Nation, World Briefs: Turnpike crash leaves eight dead

MIAMI, Okla. — At least eight people died Friday when a tractor-trailer slammed into a line of cars stopped on a northeast Oklahoma turnpike by an earlier accident, leaving twisted metal and debris strewn about the highway and stranding miles of traffic in scorching heat for hours. Emergency crews worked well into the evening to untangle the wreckage and determine whether there were additional victims. “It looks like a war zone,” an Oklahoma Highway Patrol officer said. “There’s mangled metal everywhere. There’s debris, fluids, dead bodies.”

Maryland: Emergency landing

Officials say a Southwest flight from Fort Lauderdale, Fla., to Philadelphia landed safely at Baltimore’s airport after flight attendants saw smoke in the cabin. A spokesman for Baltimore-Washington International Thurgood Marshall Airport said the Boeing 737 landed safely about 10 p.m. Friday. He said airport fire and rescue crews met the plane as a precaution. No one was hurt.

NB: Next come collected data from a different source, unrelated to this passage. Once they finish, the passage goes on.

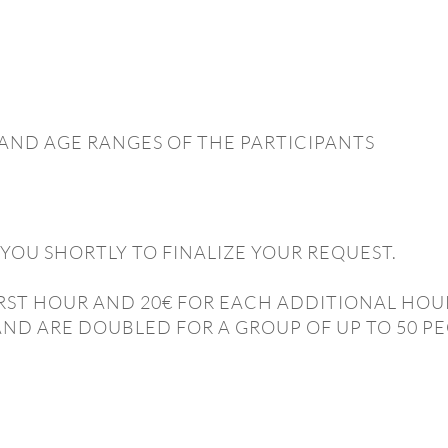
AND AGE RANGES OF THE PARTICIPANTS
YOU SHORTLY TO FINALIZE YOUR REQUEST.
 FIRST HOUR AND 20€ FOR EACH ADDITIONAL HOU
AND ARE DOUBLED FOR A GROUP OF UP TO 50 PE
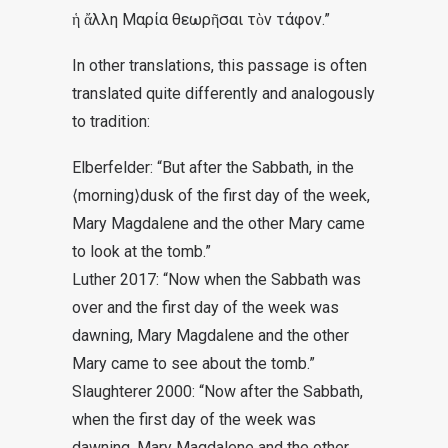
ἡ ἄλλη Μαρία θεωρῆσαι τὸν τάφον
.”
In other translations, this passage is often
translated quite differently and analogously
to tradition:
Elberfelder: “But after the Sabbath, in the
⟨morning⟩dusk of the first day of the week,
Mary Magdalene and the other Mary came
to look at the tomb.”
Luther 2017: “Now when the Sabbath was
over and the first day of the week was
dawning, Mary Magdalene and the other
Mary came to see about the tomb.”
Slaughterer 2000: “Now after the Sabbath,
when the first day of the week was
dawning, Mary Magdalene and the other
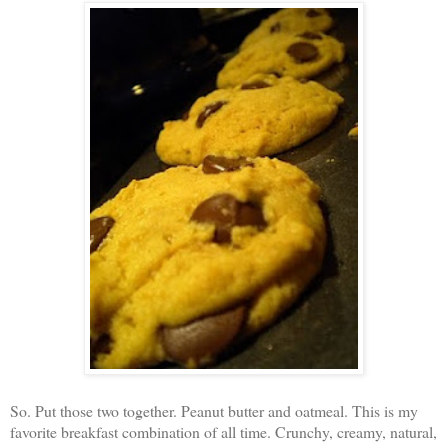
So. Put those two together. Peanut butter and oatmeal. This is my
favorite breakfast combination of all time. Crunchy, creamy, natural,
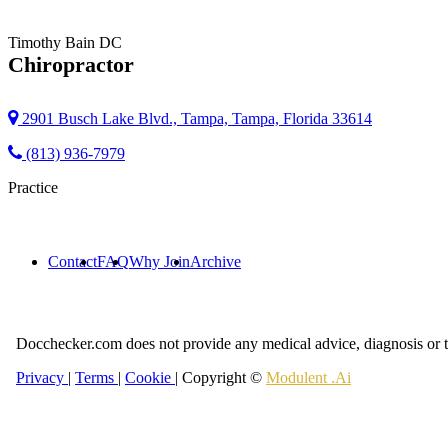
Timothy Bain
DC
Chiropractor
2901 Busch Lake Blvd., Tampa, Tampa, Florida 33614
(813) 936-7979
Practice
Contact
FAQ
Why Join
Archive
Docchecker.com does not provide any medical advice, diagnosis or t
Privacy
|
Terms
|
Cookie
| Copyright ©
Modulent .Ai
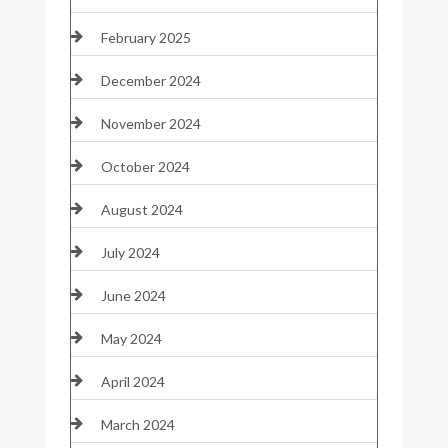
February 2025
December 2024
November 2024
October 2024
August 2024
July 2024
June 2024
May 2024
April 2024
March 2024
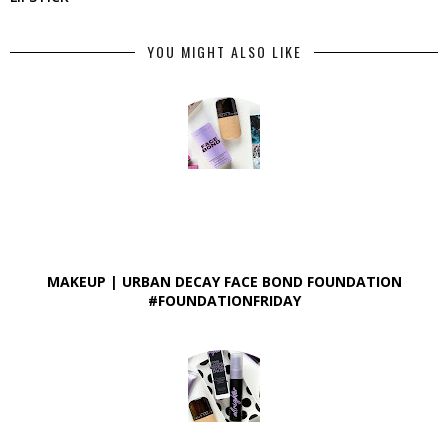
YOU MIGHT ALSO LIKE
MAKEUP | URBAN DECAY FACE BOND FOUNDATION
#FOUNDATIONFRIDAY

Nevada: Jackson at auction

A crystal-studded shirt worn onstage by Michael Jackson: $52,500. A young Jackson’s painting of Mickey Mouse: $25,000. Owning a piece of a pop icon who died before his time: Priceless. Twenty-one items once owned by Jackson sold at auction at the Las Vegas Planet Hollywood hotel-casino Friday for a total of $205,000, dwarfing the auction house’s early conservative estimate of $6,000 for the collection. The items for sale Friday came from a collection owned by David Gest, the producer and promoter once married to Liza Minnelli.

Miss Nevada will have crown

Miss Nevada will have a crown at her coronation Saturday after all. An apologetic volunteer, not a thief, was to blame for the disappearance of the $400 crown, which turned up late Friday afternoon at a Reno alteration shop, a pageant organizer said. Unbeknownst to pageant organizers, the volunteer misplaced the crown in a small box that accompanied other boxes and hanging bags of clothes to the shop on Thursday. Organizers originally thought the crown, almost identical to the one worn by Miss America, was stolen.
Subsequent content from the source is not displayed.